Task instructions: If the records include pictures, omit them and set down everything else verbatim.

Material to process:
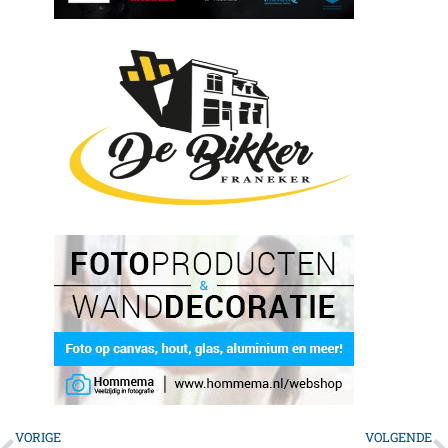
VORIGE
VOLGENDE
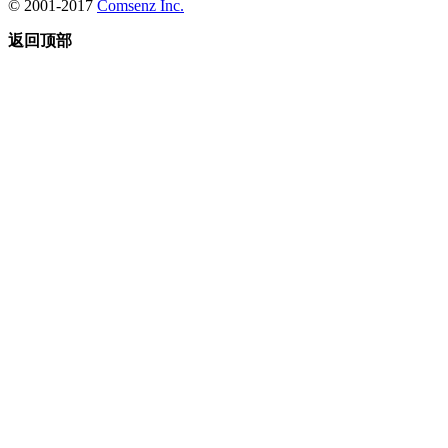
© 2001-2017
Comsenz Inc.
返回顶部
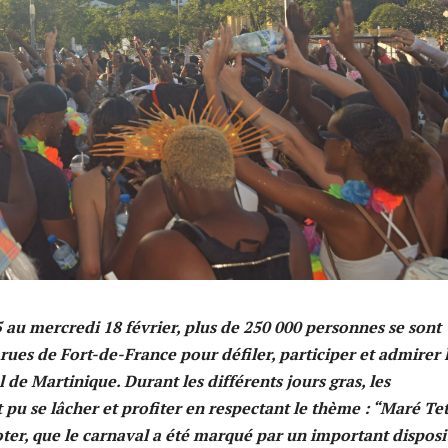
au mercredi 18 février, plus de 250 000 personnes se sont
rues de Fort-de-France pour défiler, participer et admirer 
 de Martinique. Durant les différents jours gras, les
 pu se lâcher et profiter en respectant le thème : “Maré Tet
ter, que le carnaval a été marqué par un important disposit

Task output:
VORIGE
VOLGENDE
© 2001-2017
Comsenz Inc.
返回顶部
au mercredi 18 février, plus de 250 000 personnes se sont
rues de Fort-de-France pour défiler, participer et admirer 
 de Martinique. Durant les différents jours gras, les
 pu se lâcher et profiter en respectant le thème : “Maré Tet
ter, que le carnaval a été marqué par un important disposit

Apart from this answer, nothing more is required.